One in five caregivers of children with autism give them CBD as a form of treatment, and 31% started CBD treatment during the COVID-19 pandemic, according to a new survey from Autism Parenting Magazine.
Of the CBD used by the respondents, 76.3% was described as CBD only (less than 0.3% THC), 13.7% as a CBD/THC combination, and the remaining 10% use “other” formulations such as a combination of CBD/THC and the FDA-approved cannabinoid-based medicine Epidiolex.
The survey was carried out by emails sent to the magazine’s subscribers. The magazine received a little over 2,000 respondents, according to Editor Emily Ansell Elfer, and more than 60% were based in the United States. Overall, 82.9% of the respondents said they would recommend using CBD to other parents of children on the autism spectrum.
The main reasons for using CBD were listed as anxiety relief (42.9%), challenging behavior (36.9%), pain relief and inflammation (5.1%), sleep and relaxation (8.1%), and seizures (4.3%).
The most popular delivery method was oils, which are used by 60.8% of respondents, followed by gummies and topicals (21.5%), capsules and tablets (7.5%), lotions or balms (5.1%), and vapes (1.9%).

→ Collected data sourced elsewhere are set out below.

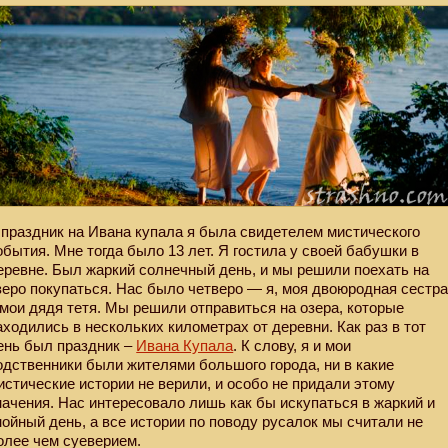
 праздник на Ивана купала я была свидетелем мистического
обытия. Мне тогда было 13 лет. Я гостила у своей бабушки в
еревне. Был жаркий солнечный день, и мы решили поехать на
зеро покупаться. Нас было четверо — я, моя двоюродная сестр
 мои дядя тетя. Мы решили отправиться на озера, которые
аходились в нескольких километрах от деревни. Как раз в тот
ень был праздник –
Ивана Купала
. К слову, я и мои
одственники были жителями большого города, ни в какие
истические истории не верили, и особо не придали этому
начения. Нас интересовало лишь как бы искупаться в жаркий и
нойный день, а все истории по поводу русалок мы считали не
олее чем суеверием.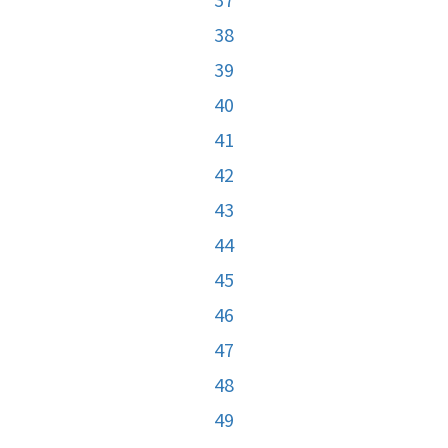
38
39
40
41
42
43
44
45
46
47
48
49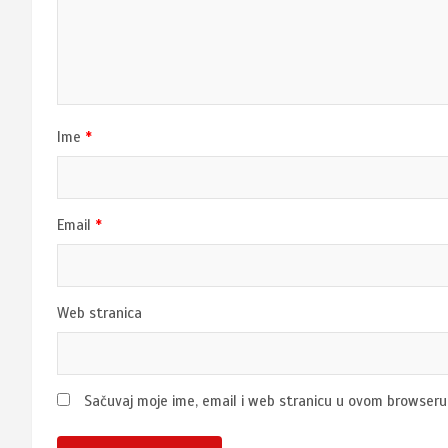
Ime
*
Email
*
Web stranica
Sačuvaj moje ime, email i web stranicu u ovom browser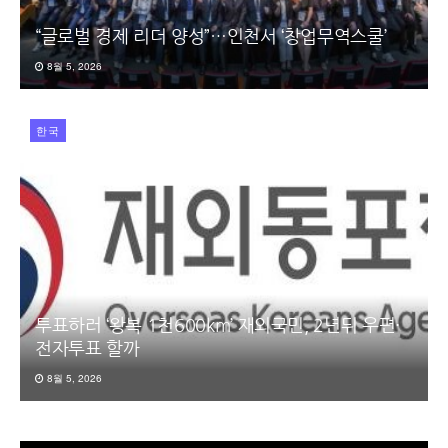
“글로벌 경제 리더 양성”…인천서 ‘창업무역스쿨’
8월 5, 2026
한국
투표하러 ‘왕복 1천600km’ 재외국민, 2년뒤 우편·
전자투표 할까
8월 5, 2026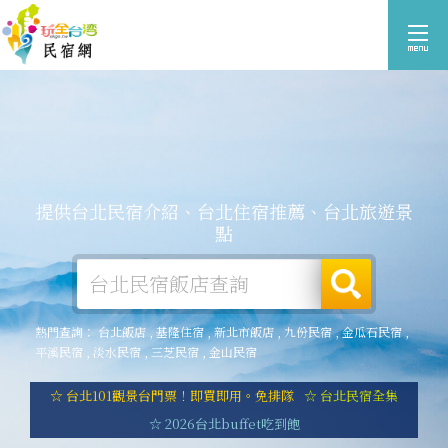
提供台北民宿介紹、台北住宿推薦、台北旅遊景
點
熱門查詢：
台北飯店
,
基隆住宿
,
新北市飯店
,
九份民宿
,
金瓜石民宿
,
平溪民宿
,
淡水民宿
,
三芝民宿
,
金山民宿
☆ 台北101觀景台門票！即買即用。免排隊
☆ 台北民宿全集
☆ 2026台北buffet吃到飽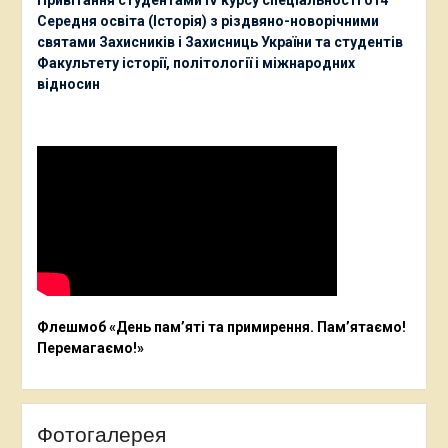
Привітання студентами ІV курсу спеціальності 014
Середня освіта (Історія) з різдвяно-новорічними
святами Захисників і Захисниць України та студентів
Факультету історії, політології і міжнародних
відносин
Флешмоб «День пам’яті та примирення. Пам’ятаємо!
Перемагаємо!»
Фотогалерея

Altogether, 72.4% of the respondents identified themselves as parents of children with autism, while the rest were grandparents, teachers, therapists, doctors, or full-time caretakers.
The survey found that 22.16% of caretakers in the United States had provided CBD as treatment, versus 14.29% in the UK.
In addition to the 31.3% who said they started using CBD during the COVID-19 pandemic, 16.6% said they have increased the doses they give to their child since the beginning of the pandemic.
Further, almost 80% of the respondents said they did not have a prescription for CBD, and 23.6% said they were recommended CBD by another autism parent, as opposed to 21.7% who said it was a doctor’s recommendation.
The magazine also noted that only 7.4% of respondents stated that they use CBD alongside Applied Behavior Analysis Therapy, which they write runs counter to the recommendations of many healthcare professionals that CBD not be used on its own to treat autism symptoms.
“Before giving a child CBD, check for simpler solutions. Can the environment adapt to your child rather than make your child adapt to the environment? If not, is there a skill that can be practiced such as deep breathing? Substances like CBD treat symptoms rather than solve problems. They should be used sparingly when other options aren’t available,” Dr. Tom Parsons, MSW, LSWAIC, Mental Health Therapist and Founder of Optimism Counseling PLLC, told the magazine in a post detailing the findings of the report.
The post also quotes Pharmacist Dr. Mousa Mirakhor as saying that “the effects of CBD tend to be cumulative rather than instant. While people have found success in treating numerous ailments with CBD oil, it is not a miracle cure-all. That is the reality that many brands will shy away from admitting to their customers. It can provide quick relief, but it will not make chronic conditions disappear overnight. CBD takes time to build up and reach its full potential.”
The post closes with the note that while “Initial results showing the impact of CBD on autistic children are encouraging, with anxiety, challenging behaviors and sleep issues all appearing to reduce for those that try these products,” all caregivers should exercise caution and are advised to consult a medical clinician for advice before starting CBD treatment.
Cannabis has shown the potential to be effective in treating symptoms of Autism Spectrum Disorder (ASD). In a 2019 study, 188 ASD patients were given a 30% CBD 1.5% THC dose of medical cannabis. After six months, 30.1% of subjects reported significant improvements in their symptoms, while 53.7% reported moderate improvements.
The researchers concluded that cannabis treatment is a “well tolerated safe and effective option to relieve symptoms associated with ASD.”
An additional study from 2019 reported that among 60 children with ASD given high CBD formulations of cannabis for 7-13 months, there was significant improvement in behavioral problems among 61%, 39% had improvements in anxiety, and 47% in communication difficulties.